Wow, I would have not guessed it went back that long ago, and was that old.  Makes it even cooler!


----------



## bentwoody66 (Dec 15, 2020)

I dont think it is back that far. It has a patent date on it but I know that isnt the exact year.



Sent from my SM-G950U using Tapatalk


----------



## Rambler (Dec 15, 2020)

bentwoody66 said:


> I dont think it is back that far. It has a patent date on it but I know that isnt the exact year.

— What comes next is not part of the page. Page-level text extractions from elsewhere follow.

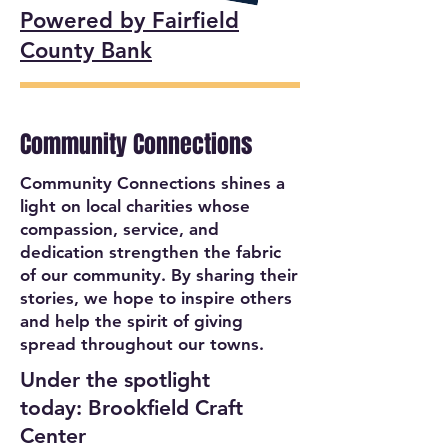
Powered by Fairfield
County Bank
Community Connections
Community Connections shines a
light on local charities whose
compassion, service, and
dedication strengthen the fabric
of our community. By sharing their
stories, we hope to inspire others
and help the spirit of giving
spread throughout our towns.
Under the spotlight
today: Brookfield Craft
Center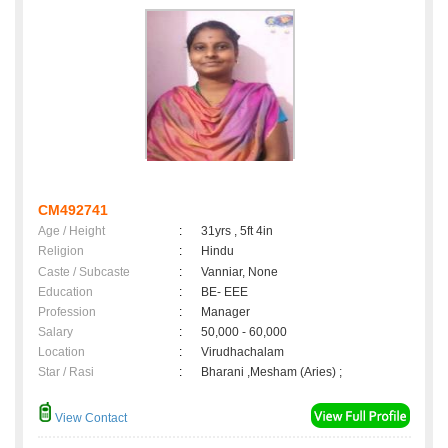
CM492741
Age / Height
:
31yrs , 5ft 4in
Religion
:
Hindu
Caste / Subcaste
:
Vanniar, None
Education
:
BE- EEE
Profession
:
Manager
Salary
:
50,000 - 60,000
Location
:
Virudhachalam
Star / Rasi
:
Bharani ,Mesham (Aries) ;
View Contact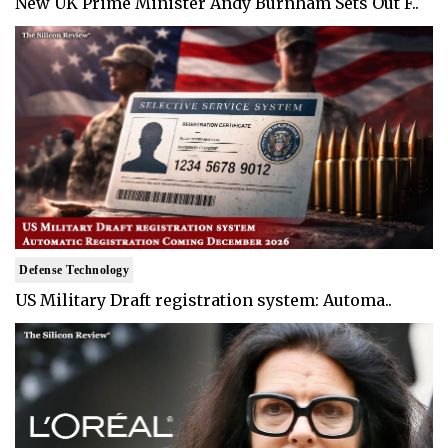
New UK Prime Minister Andy Burnham Sets Out F..
Defense Technology
US Military Draft registration system: Automa..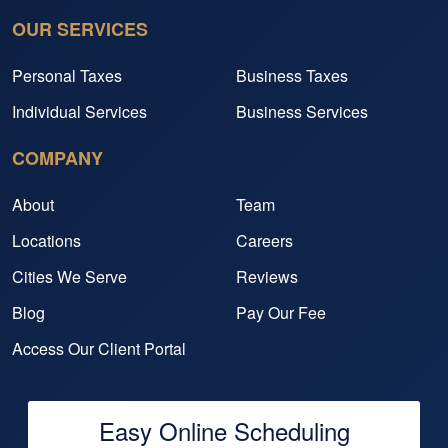
OUR SERVICES
Personal Taxes
Business Taxes
Individual Services
Business Services
COMPANY
About
Team
Locations
Careers
Cities We Serve
Reviews
Blog
Pay Our Fee
Access Our Client Portal
Easy Online Scheduling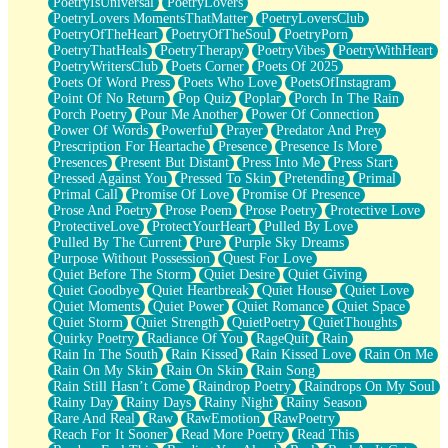
PoetryIsUniversal
PoetryLovers
PoetryLovers MomentsThatMatter
PoetryLoversClub
PoetryOfTheHeart
PoetryOfTheSoul
PoetryPorn
PoetryThatHeals
PoetryTherapy
PoetryVibes
PoetryWithHeart
PoetryWritersClub
Poets Corner
Poets Of 2025
Poets Of Word Press
Poets Who Love
PoetsOfInstagram
Point Of No Return
Pop Quiz
Poplar
Porch In The Rain
Porch Poetry
Pour Me Another
Power Of Connection
Power Of Words
Powerful
Prayer
Predator And Prey
Prescription For Heartache
Presence
Presence Is More
Presences
Present But Distant
Press Into Me
Press Start
Pressed Against You
Pressed To Skin
Pretending
Primal
Primal Call
Promise Of Love
Promise Of Presence
Prose And Poetry
Prose Poem
Prose Poetry
Protective Love
ProtectiveLove
ProtectYourHeart
Pulled By Love
Pulled By The Current
Pure
Purple Sky Dreams
Purpose Without Possession
Quest For Love
Quiet Before The Storm
Quiet Desire
Quiet Giving
Quiet Goodbye
Quiet Heartbreak
Quiet House
Quiet Love
Quiet Moments
Quiet Power
Quiet Romance
Quiet Space
Quiet Storm
Quiet Strength
QuietPoetry
QuietThoughts
Quirky Poetry
Radiance Of You
RageQuit
Rain
Rain In The South
Rain Kissed
Rain Kissed Love
Rain On Me
Rain On My Skin
Rain On Skin
Rain Song
Rain Still Hasn’t Come
Raindrop Poetry
Raindrops On My Soul
Rainy Day
Rainy Days
Rainy Night
Rainy Season
Rare And Real
Raw
RawEmotion
RawPoetry
Reach For It Sooner
Read More Poetry
Read This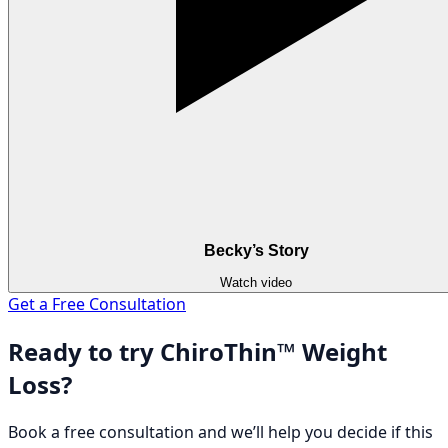
Becky’s Story
Watch video
Get a Free Consultation
Ready to try ChiroThin™ Weight
Loss?
Book a free consultation and we’ll help you decide if this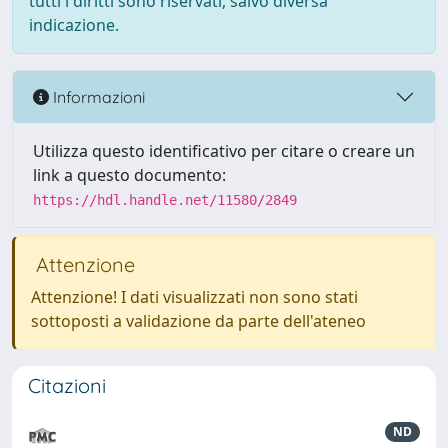
tutti i diritti sono riservati, salvo diversa
indicazione.
Informazioni
Utilizza questo identificativo per citare o creare un
link a questo documento:
https://hdl.handle.net/11580/2849
Attenzione
Attenzione! I dati visualizzati non sono stati
sottoposti a validazione da parte dell'ateneo
Citazioni
ND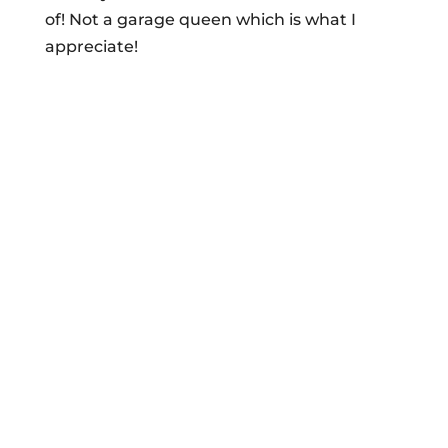
of! Not a garage queen which is what I
appreciate!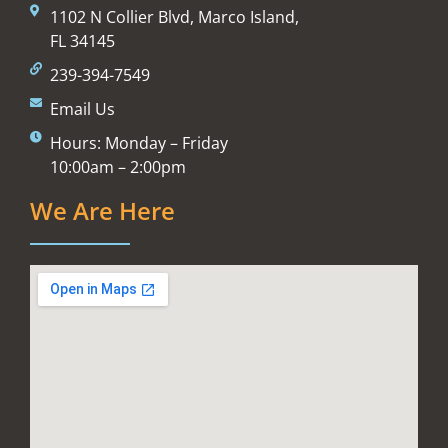
1102 N Collier Blvd, Marco Island,
FL 34145
239-394-7549
Email Us
Hours: Monday – Friday
10:00am – 2:00pm
We Are Here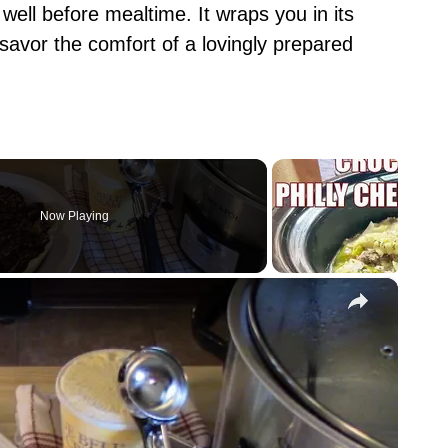
 well before mealtime. It wraps you in its
 savor the comfort of a lovingly prepared
Now Playing
×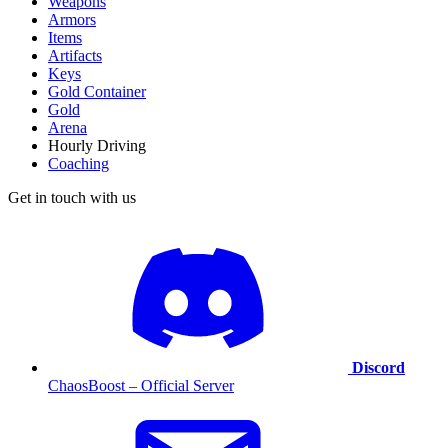
Weapons
Armors
Items
Artifacts
Keys
Gold Container
Gold
Arena
Hourly Driving
Coaching
Get in touch with us
Discord
ChaosBoost – Official Server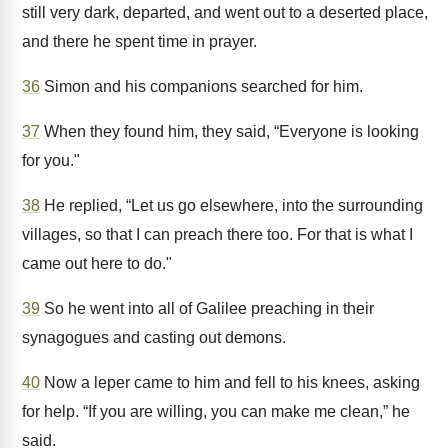
still very dark, departed, and went out to a deserted place,
and there he spent time in prayer.
36
Simon and his companions searched for him.
37
When they found him, they said, “Everyone is looking
for you."
38
He replied, “Let us go elsewhere, into the surrounding
villages, so that I can preach there too. For that is what I
came out here to do."
39
So he went into all of Galilee preaching in their
synagogues and casting out demons.
40
Now a leper came to him and fell to his knees, asking
for help. “If you are willing, you can make me clean,” he
said.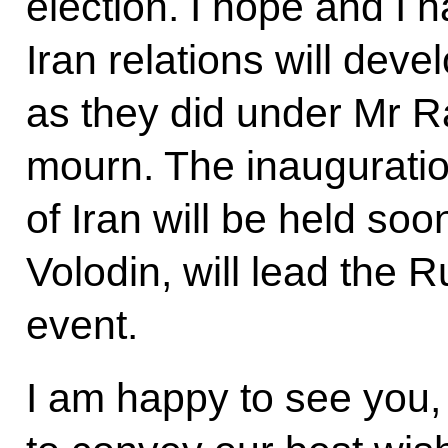
election. I hope and I 
Iran relations will dev
as they did under Mr R
mourn. The inauguratio
of Iran will be held so
Volodin, will lead the R
event.
I am happy to see you, 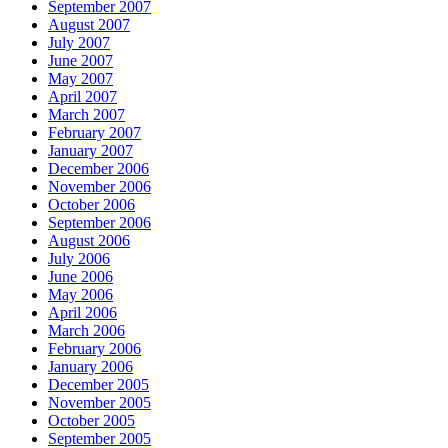
September 2007
August 2007
July 2007
June 2007
May 2007
April 2007
March 2007
February 2007
January 2007
December 2006
November 2006
October 2006
September 2006
August 2006
July 2006
June 2006
May 2006
April 2006
March 2006
February 2006
January 2006
December 2005
November 2005
October 2005
September 2005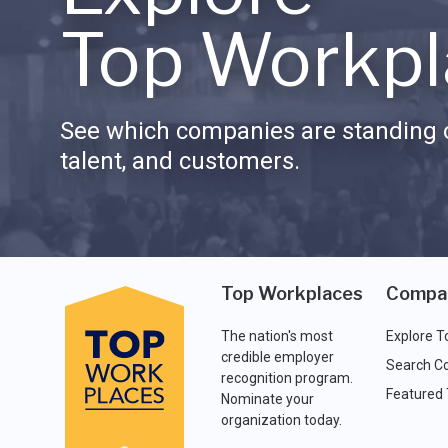
Top Workpl
See which companies are standing o
talent, and customers.
Top Workplaces
Compa
The nation's most
Explore T
credible employer
Search C
recognition program.
Featured
Nominate your
organization today.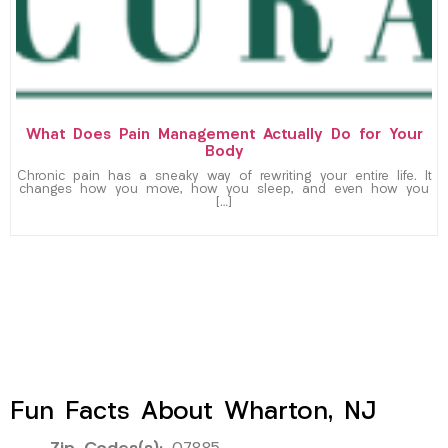
What Does Pain Management Actually Do for Your
Body
Chronic pain has a sneaky way of rewriting your entire life. It
changes how you move, how you sleep, and even how you
[…]
Fun Facts About Wharton, NJ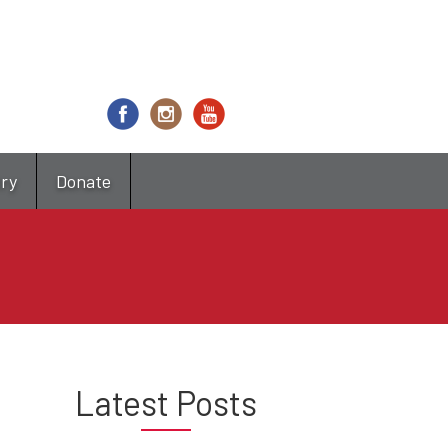
try
Donate
Latest Posts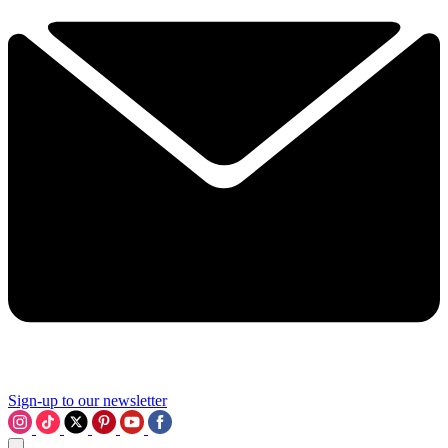
Sign-up to our newsletter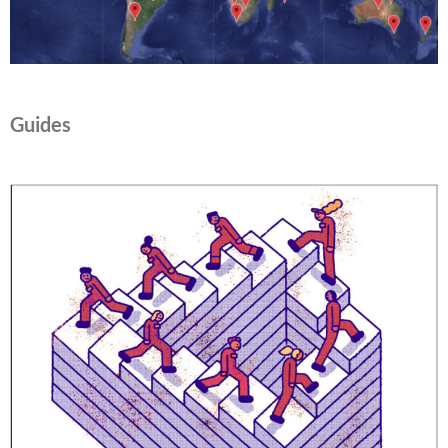
Guides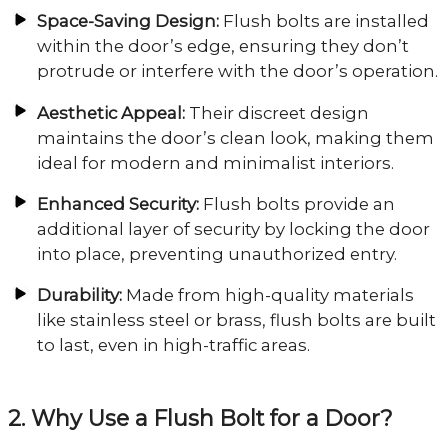
Space-Saving Design:
Flush bolts are installed
within the door’s edge, ensuring they don’t
protrude or interfere with the door’s operation.
Aesthetic Appeal:
Their discreet design
maintains the door’s clean look, making them
ideal for modern and minimalist interiors.
Enhanced Security:
Flush bolts provide an
additional layer of security by locking the door
into place, preventing unauthorized entry.
Durability:
Made from high-quality materials
like stainless steel or brass, flush bolts are built
to last, even in high-traffic areas.
2. Why Use a Flush Bolt for a Door?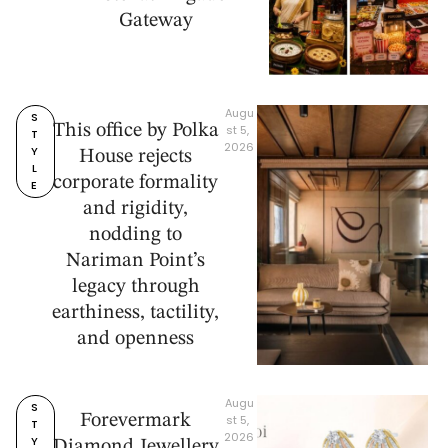
Gateway
Augu
S
This office by Polka
st 5, 
T
2026
Y
House rejects
L
corporate formality
E
and rigidity,
nodding to
Nariman Point’s
legacy through
earthiness, tactility,
and openness
Augu
S
Forevermark
st 5, 
T
2026
Y
Diamond Jewellery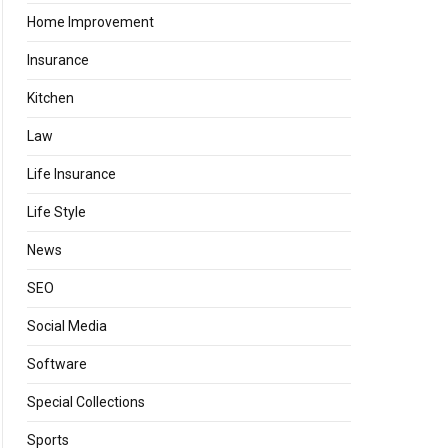
Home Improvement
Insurance
Kitchen
Law
Life Insurance
Life Style
News
SEO
Social Media
Software
Special Collections
Sports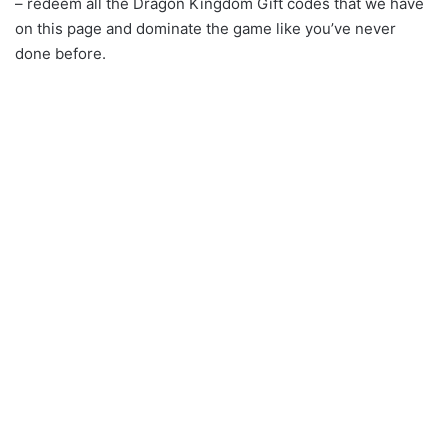
– redeem all the Dragon Kingdom Gift codes that we have
on this page and dominate the game like you’ve never
done before.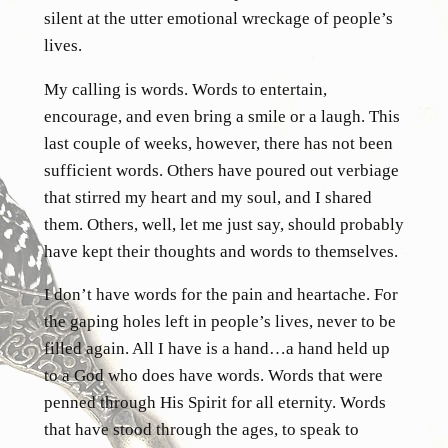
silent at the utter emotional wreckage of people’s
lives.
My calling is words. Words to entertain,
encourage, and even bring a smile or a laugh. This
last couple of weeks, however, there has not been
sufficient words. Others have poured out verbiage
that stirred my heart and my soul, and I shared
them. Others, well, let me just say, should probably
have kept their thoughts and words to themselves.
I don’t have words for the pain and heartache. For
the gaping holes left in people’s lives, never to be
filled again. All I have is a hand…a hand held up
to a God who does have words. Words that were
penned through His Spirit for all eternity. Words
that have stood through the ages, to speak to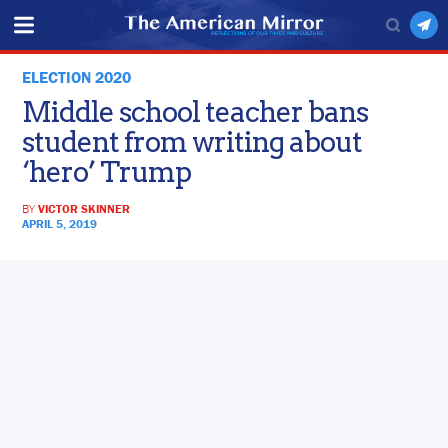
ELECTION 2020
Middle school teacher bans
student from writing about
‘hero’ Trump
BY
VICTOR SKINNER
APRIL 5, 2019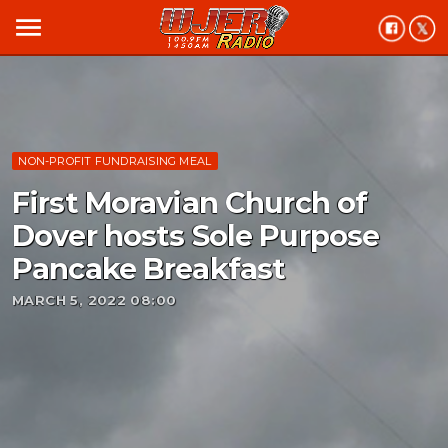
menu
NON-PROFIT FUNDRAISING MEAL
First Moravian Church of
Dover hosts Sole Purpose
Pancake Breakfast
MARCH 5, 2022 08:00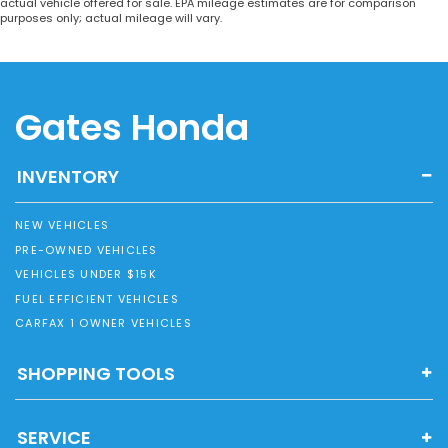
actual vehicle offered for sale. EPA mileage estimates are for comparison
purposes only; actual mileage will vary.
Gates Honda
INVENTORY
NEW VEHICLES
PRE-OWNED VEHICLES
VEHICLES UNDER $15K
FUEL EFFICIENT VEHICLES
CARFAX 1 OWNER VEHICLES
SHOPPING TOOLS
SERVICE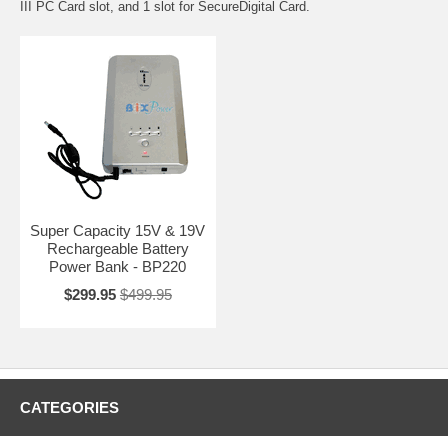
III PC Card slot, and 1 slot for SecureDigital Card.
Super Capacity 15V & 19V
Rechargeable Battery
Power Bank - BP220
$299.95
$499.95
CATEGORIES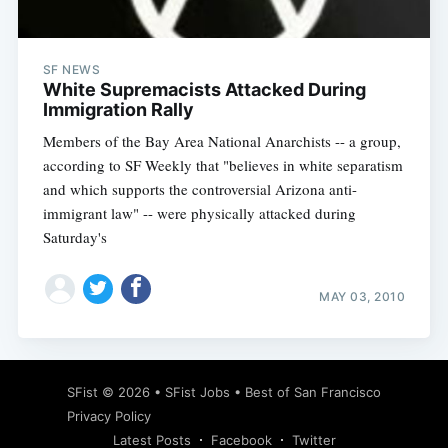
SF NEWS
White Supremacists Attacked During
Immigration Rally
Members of the Bay Area National Anarchists -- a group,
according to SF Weekly that "believes in white separatism
and which supports the controversial Arizona anti-
immigrant law" -- were physically attacked during
Saturday's
MAY 03, 2010
Subscribe
SFist
© 2026 •
SFist Jobs
•
Best of San Francisco
Privacy Policy
Latest Posts
Facebook
Twitter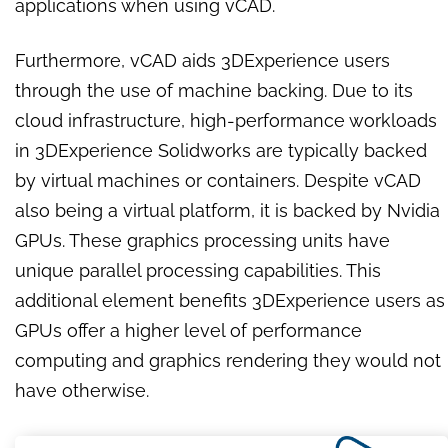
applications when using vCAD.
Furthermore, vCAD aids 3DExperience users
through the use of machine backing. Due to its
cloud infrastructure, high-performance workloads
in 3DExperience Solidworks are typically backed
by virtual machines or containers. Despite vCAD
also being a virtual platform, it is backed by Nvidia
GPUs. These graphics processing units have
unique parallel processing capabilities. This
additional element benefits 3DExperience users as
GPUs offer a higher level of performance
computing and graphics rendering they would not
have otherwise.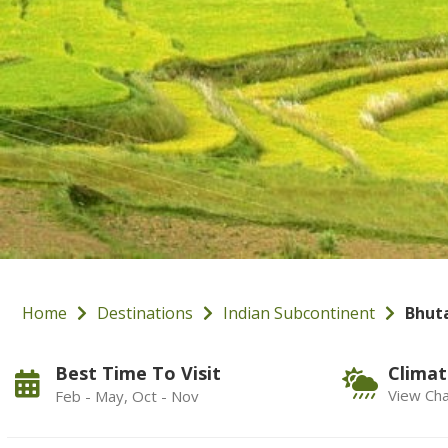
Home
Destinations
Indian Subcontinent
Bhut
Best Time To Visit
Climat
View Cha
Feb - May, Oct - Nov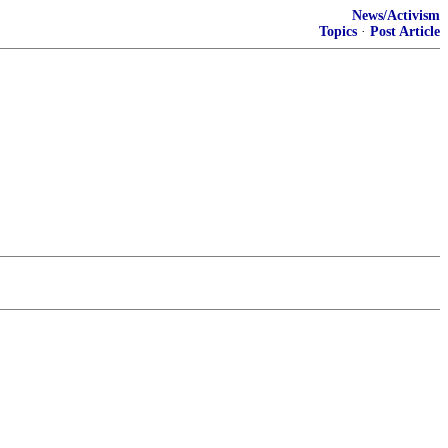
News/Activism
Topics
·
Post Article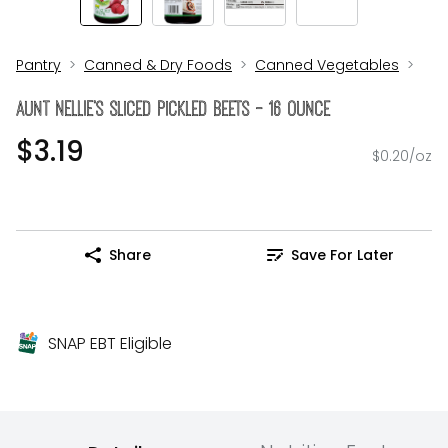
Pantry
Canned & Dry Foods
Canned Vegetables
Aunt NELLIE's Sliced Pickled Beets - 16 Ounce
$3.19
$0.20/oz
Share
Save For Later
SNAP EBT Eligible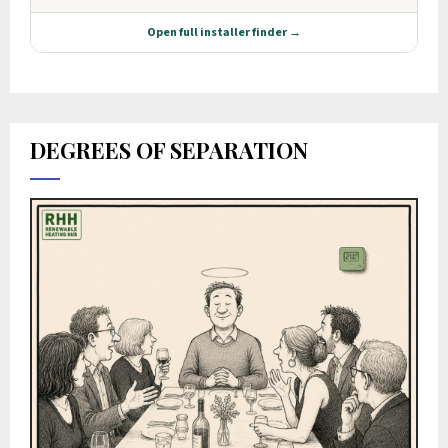
DEGREES OF SEPARATION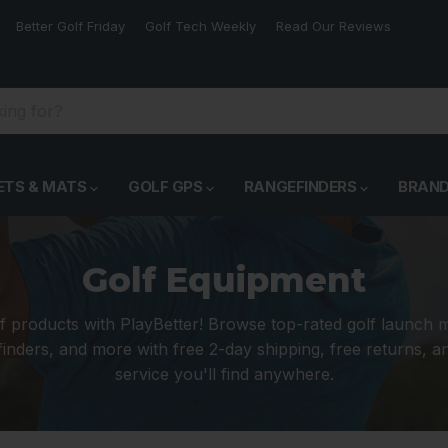
Better Golf Friday
Golf Tech Weekly
Read Our Reviews
ETS & MATS
GOLF GPS
RANGEFINDERS
BRAN
Golf Equipment
f products with PlayBetter! Browse top-rated golf launch 
inders, and more with free 2-day shipping, free returns, 
service you'll find anywhere.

I believe @The Carolina Rambler was pretty close with the estimate of 1930. This Colson advertisement is from the 1928-1932 time period and appears to closely resemble your tricycle on the left.


----------



## cr250mark (Dec 15, 2020)

bentwoody66 said:


> I dont think it is back that far. It has a patent date on it but I know that isnt the exact year.View attachment 1320315
> 
> Sent from my SM-G950U using Tapatalk




id be curious to get more info on that 1915 pat. Date
I’ve seen that 1915 pat date stamped on a lot
Of the strap framed tricycles I’ve come across
Typically located on rear frame crossbrace
Mark


----------



## Hardrider (Apr 8, 2021)

Rambler said:


> I believe @The Carolina Rambler was pretty close with the estimate of 1930. This Colson advertisement is from the 1928-1932 time period and appears to closely resemble your tricycle on the left.
> 
> View attachment 1320347



Rambler, 
You have made suggestions for finding hard rubber for the our bikes.  I need to find the red rubber sold by the folks in Indiana, which no longer can supply the rubber.  I am writing to you to see if you have any that red rubber 7/8" od with 1/8" or so hole in the middle.  Also 1/2" od rubber.  Please advise me if you have any available for sale. 
cherryblossom2216gem@gmail.com


----------



## Rambler (Apr 8, 2021)

Hardrider said:


> Rambler,
> You have made suggestions for finding hard rubber for the our bikes.  I need to find the red rubber sold by the folks in Indiana, which no longer can supply the rubber.  I am writing to you to see if you have any that red rubber 7/8" od with 1/8" or so hole in the middle.  Also 1/2" od rubber.  Please advise me if you have any available for sale.
> cherryblossom2216gem@gmail.com



@Hardrider , I was unaware that the people in Indiana were no longer supplying rubber tiring. In that case I suggest that you contact Greg Barron at http://highwheel.com/ I know that he does have red rubber available for the bikes that he builds and does sell red rubber tiring, I just don't know what diameters he might have available. If I hear of any other sources for red rubber tiring I will pass it along.


----------